→ What you are asked to do
Return each line of the entries that holds the string "Cataluña".

→ The data
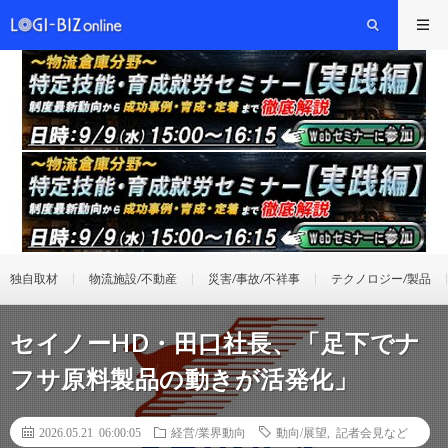
独自取材
物流施設/不動産
災害/事故/不祥事
テクノロジー/製品
セイノーHD・田口社長、「足下でナ
フサ原料製品の動きが活発化」
2026.05.21 06:00:05
経営/業界動向
動向/展望
,
記者会見など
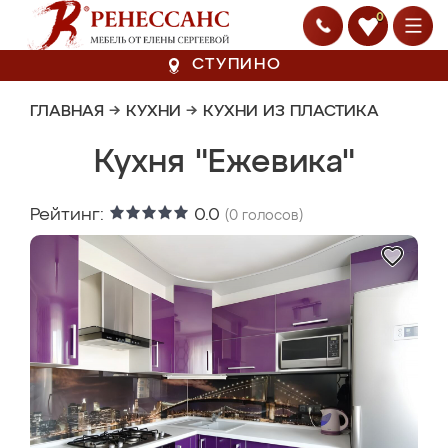
0
СТУПИНО
ГЛАВНАЯ
→
КУХНИ
→
КУХНИ ИЗ ПЛАСТИКА
Кухня "Ежевика"
Рейтинг:
0.0
(
0
голосов)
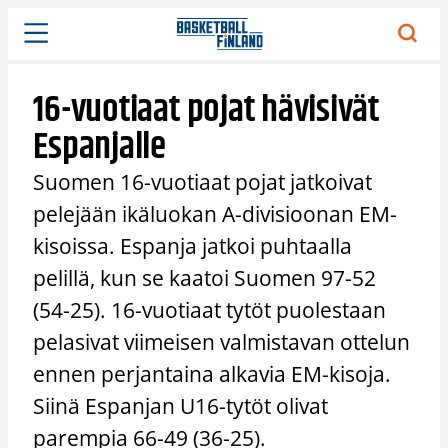
Siirry
sisältöön
16-vuotiaat pojat hävisivät
Espanjalle
Suomen 16-vuotiaat pojat jatkoivat
pelejään ikäluokan A-divisioonan EM-
kisoissa. Espanja jatkoi puhtaalla
pelillä, kun se kaatoi Suomen 97-52
(54-25). 16-vuotiaat tytöt puolestaan
pelasivat viimeisen valmistavan ottelun
ennen perjantaina alkavia EM-kisoja.
Siinä Espanjan U16-tytöt olivat
parempia 66-49 (36-25).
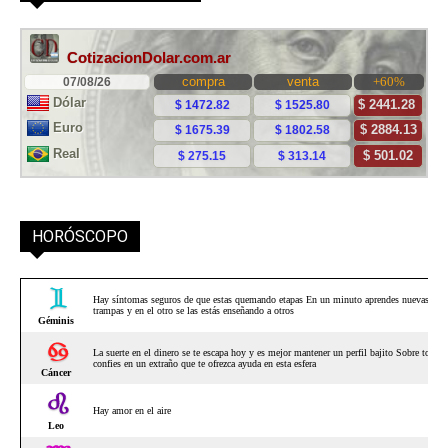
HORÓSCOPO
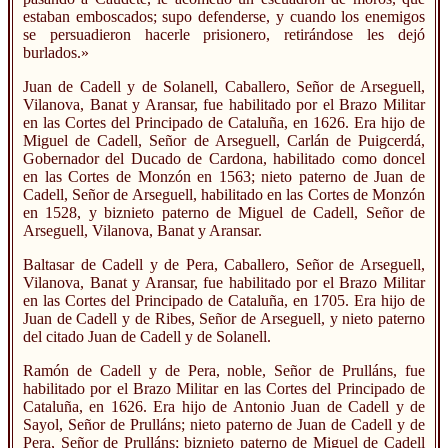
estaban emboscados; supo defenderse, y cuando los enemigos
se persuadieron hacerle prisionero, retirándose les dejó
burlados.»
Juan de Cadell y de Solanell, Caballero, Señor de Arseguell,
Vilanova, Banat y Aransar, fue habilitado por el Brazo Militar
en las Cortes del Principado de Cataluña, en 1626. Era hijo de
Miguel de Cadell, Señor de Arseguell, Carlán de Puigcerdá,
Gobernador del Ducado de Cardona, habilitado como doncel
en las Cortes de Monzón en 1563; nieto paterno de Juan de
Cadell, Señor de Arseguell, habilitado en las Cortes de Monzón
en 1528, y biznieto paterno de Miguel de Cadell, Señor de
Arseguell, Vilanova, Banat y Aransar.
Baltasar de Cadell y de Pera, Caballero, Señor de Arseguell,
Vilanova, Banat y Aransar, fue habilitado por el Brazo Militar
en las Cortes del Principado de Cataluña, en 1705. Era hijo de
Juan de Cadell y de Ribes, Señor de Arseguell, y nieto paterno
del citado Juan de Cadell y de Solanell.
Ramón de Cadell y de Pera, noble, Señor de Prulláns, fue
habilitado por el Brazo Militar en las Cortes del Principado de
Cataluña, en 1626. Era hijo de Antonio Juan de Cadell y de
Sayol, Señor de Prulláns; nieto paterno de Juan de Cadell y de
Pera, Señor de Prulláns; biznieto paterno de Miguel de Cadell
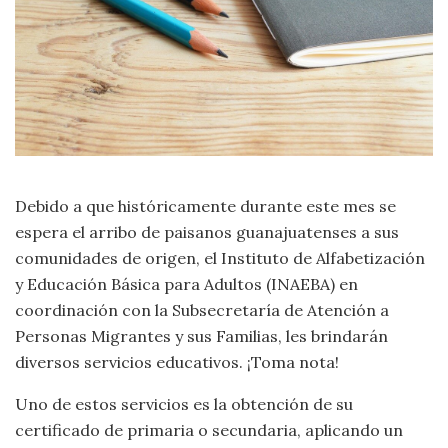
Debido a que históricamente durante este mes se
espera el arribo de paisanos guanajuatenses a sus
comunidades de origen, el Instituto de Alfabetización
y Educación Básica para Adultos (INAEBA) en
coordinación con la Subsecretaría de Atención a
Personas Migrantes y sus Familias, les brindarán
diversos servicios educativos. ¡Toma nota!
Uno de estos servicios es la obtención de su
certificado de primaria o secundaria, aplicando un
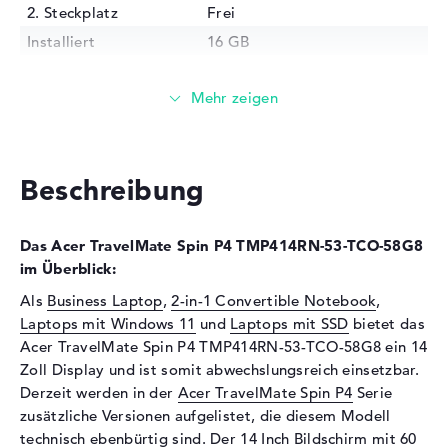
2. Steckplatz
Frei
Installiert
16 GB
Technologie
DDR4
Festplatte
Festplatte
512 GB SSD
Schnittstelle
PCIe
Beschreibung
Optische Speicher
Laufwerks-Typ
ohne Laufwerk
Das Acer TravelMate Spin P4 TMP414RN-53-TCO-58G8
Display
im Überblick:
Als
Business Laptop
,
2-in-1 Convertible Notebook
,
Display-Typ
14" TFT
Laptops mit Windows 11
und
Laptops mit SSD
bietet das
Max. Auflösung
1920 x 1200
Acer TravelMate Spin P4 TMP414RN-53-TCO-58G8 ein 14
Auflösungstyp
WUXGA
Zoll Display und ist somit abwechslungsreich einsetzbar.
Bildwiederholrate
60 Hz
Derzeit werden in der
Acer TravelMate Spin P4
Serie
zusätzliche Versionen aufgelistet, die diesem Modell
Besonderheiten
Multi-Touchscreen,
technisch ebenbürtig sind. Der 14 Inch Bildschirm mit 60
entspiegelt, LED-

→ Result
en las Cortes del Principado de Cataluña, en 1626. Era hijo de
en las Cortes del Principado de Cataluña, en 1705. Era hijo de
Cataluña, en 1626. Era hijo de Antonio Juan de Cadell y de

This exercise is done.